In the distance, the clouds have assumed the appearance of enormous balls of cotton, or rather pods, piled one above the other in picturesque confusion. By degrees, they appear to swell out, break, and gain in number what they lose in grandeur; their heaviness is so great that they are unable to lift themselves from the horizon; but under the influence of the upper currents of air, they are gradually broken up, become much darker, and then present the appearance of one single layer of a formidable character; now and then a lighter cloud, still lit up from above, rebounds upon this gray carpet, and is lost in the opaque mass.
There can be no doubt that the entire atmosphere is saturated with electric fluid; I am myself wholly impregnated; my hairs literally stand on end as if under the influence of a galvanic battery. If one of my companions ventured to touch me, I think he would receive rather a violent and unpleasant shock.
About ten o'clock in the morning, the symptoms of the storm became more
thorough and decisive; the wind appeared to soften down as if to take breath for a renewed attack; the vast funeral pall above us looked like a huge bag—like the cave of Aeolus, in which the storm was collecting its forces for the attack.
I tried all I could not to believe in the menacing signs of the sky, and yet I could not avoid saying, as it were involuntarily:
"I believe we are going to have bad weather."
The Professor made me no answer. He was in a horrible, in a detestable humor—to see the ocean stretching interminably before his eyes. On hearing my words he simply shrugged his shoulders.
"We shall have a tremendous storm," I said again, pointing to the horizon. "These clouds are falling lower and lower upon the sea, as if to crush it."
A great silence prevailed. The wind wholly ceased. Nature assumed a dead calm, and ceased to breathe. Upon the mast, where I noticed a sort of slight ignis fatuus, the sail hangs in loose heavy folds. The raft is motionless in the midst of a dark heavy sea—without undulation, without motion. It is as still as glass. But as we are making no progress, what is the use of keeping up the sail, which may be the cause of our perdition if the tempest should suddenly strike us without warning.
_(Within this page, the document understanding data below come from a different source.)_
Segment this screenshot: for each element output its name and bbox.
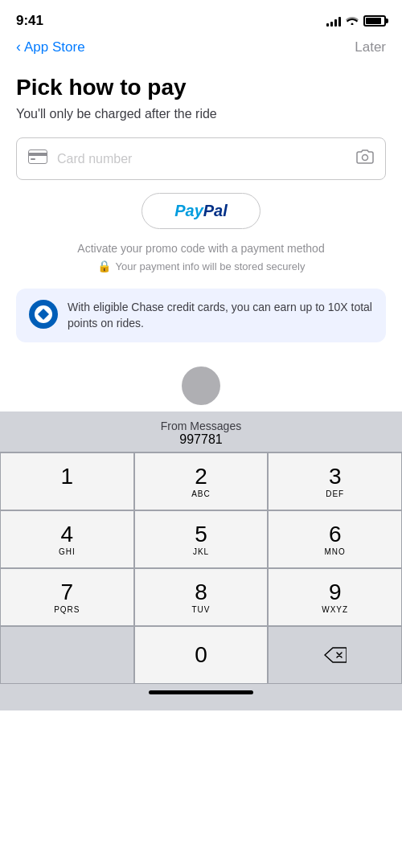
key-9[interactable]: 9 WXYZ — [268, 568, 402, 626]
lock-icon: 🔒 — [97, 260, 111, 272]
key-4-number: 4 — [61, 523, 74, 546]
key-5-letters: JKL — [193, 547, 209, 556]
page-title: Pick how to pay — [16, 75, 386, 100]
messages-label: From Messages — [0, 420, 402, 432]
key-0-number: 0 — [195, 644, 207, 666]
back-label: App Store — [24, 39, 85, 55]
drag-area — [0, 342, 402, 411]
back-button[interactable]: ‹ App Store — [16, 39, 85, 55]
key-6[interactable]: 6 MNO — [268, 510, 402, 568]
key-4[interactable]: 4 GHI — [0, 510, 134, 568]
status-icons — [326, 15, 386, 27]
main-content: Pick how to pay You'll only be charged a… — [0, 62, 402, 342]
keyboard-row-2: 4 GHI 5 JKL 6 MNO — [0, 510, 402, 568]
svg-rect-0 — [29, 150, 47, 164]
paypal-button[interactable]: PayPal — [142, 193, 260, 229]
paypal-pay: Pay — [174, 202, 203, 219]
chase-banner: With eligible Chase credit cards, you ca… — [16, 289, 386, 342]
security-text: Your payment info will be stored securel… — [116, 260, 306, 272]
promo-text: Activate your promo code with a payment … — [16, 242, 386, 255]
key-6-number: 6 — [329, 523, 342, 546]
drag-handle[interactable] — [182, 366, 220, 405]
chase-text: With eligible Chase credit cards, you ca… — [68, 300, 373, 331]
key-4-letters: GHI — [59, 547, 76, 556]
later-button[interactable]: Later — [355, 39, 386, 55]
key-3[interactable]: 3 DEF — [268, 452, 402, 510]
key-6-letters: MNO — [324, 547, 345, 556]
key-2-letters: ABC — [191, 489, 211, 498]
signal-icon — [326, 15, 341, 27]
key-7-letters: PQRS — [54, 605, 80, 614]
key-5[interactable]: 5 JKL — [134, 510, 269, 568]
back-chevron-icon: ‹ — [16, 39, 21, 55]
key-3-letters: DEF — [326, 489, 344, 498]
key-9-letters: WXYZ — [322, 605, 348, 614]
svg-point-3 — [363, 155, 368, 161]
delete-icon — [324, 647, 347, 663]
keyboard-area: From Messages 997781 1 2 ABC 3 DEF 4 GHI… — [0, 411, 402, 684]
security-row: 🔒 Your payment info will be stored secur… — [16, 260, 386, 272]
key-8-number: 8 — [195, 581, 207, 604]
key-empty — [0, 626, 134, 684]
key-1[interactable]: 1 — [0, 452, 134, 510]
keyboard-row-4: 0 — [0, 626, 402, 684]
key-9-number: 9 — [329, 581, 342, 604]
keyboard-row-3: 7 PQRS 8 TUV 9 WXYZ — [0, 568, 402, 626]
key-0[interactable]: 0 — [134, 626, 269, 684]
nav-bar: ‹ App Store Later — [0, 35, 402, 62]
paypal-container: PayPal — [16, 193, 386, 229]
key-8-letters: TUV — [191, 605, 210, 614]
svg-rect-2 — [31, 158, 35, 160]
key-2-number: 2 — [195, 465, 207, 488]
key-7[interactable]: 7 PQRS — [0, 568, 134, 626]
status-bar: 9:41 — [0, 0, 402, 35]
camera-icon[interactable] — [356, 149, 374, 168]
key-5-number: 5 — [195, 523, 207, 546]
key-2[interactable]: 2 ABC — [134, 452, 269, 510]
card-icon — [28, 149, 47, 168]
key-1-letters — [65, 489, 68, 498]
status-time: 9:41 — [16, 13, 43, 29]
card-number-input[interactable]: Card number — [57, 152, 356, 166]
messages-code: 997781 — [0, 432, 402, 447]
key-7-number: 7 — [61, 581, 74, 604]
wifi-icon — [346, 15, 359, 27]
page-subtitle: You'll only be charged after the ride — [16, 107, 386, 121]
paypal-pal: Pal — [203, 202, 228, 219]
battery-icon — [363, 15, 386, 27]
key-1-number: 1 — [61, 465, 74, 488]
svg-rect-1 — [28, 153, 47, 156]
messages-suggestion[interactable]: From Messages 997781 — [0, 411, 402, 452]
key-3-number: 3 — [329, 465, 342, 488]
card-input-container[interactable]: Card number — [16, 137, 386, 180]
key-8[interactable]: 8 TUV — [134, 568, 269, 626]
chase-logo-inner — [35, 305, 52, 323]
paypal-text: PayPal — [174, 202, 228, 220]
home-bar — [149, 690, 253, 694]
keyboard-row-1: 1 2 ABC 3 DEF — [0, 452, 402, 510]
home-indicator — [0, 684, 402, 710]
chase-logo — [29, 300, 58, 329]
key-delete[interactable] — [268, 626, 402, 684]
"Let us lower the sail," I said; "it is only an act of common prudence."
"No—no," cried my uncle, in an exasperated tone, "a hundred times, no. Let the wind strike us and do its worst, let the storm sweep us away where it will—only let me see the glimmer of some coast—of some rocky cliffs, even if they dash our raft into a thousand pieces. No! keep up the sail—no matter what happens."
These words were scarcely uttered when the southern horizon underwent a sudden and violent change. The long accumulated vapors were resolved into water, and the air required to fill up the void produced became a wild and raging tempest.
It came from the most distant corners of the mighty cavern. It raged from every point of the compass. It roared; it yelled; it shrieked with glee as of demons let loose. The darkness increased and became indeed darkness visible.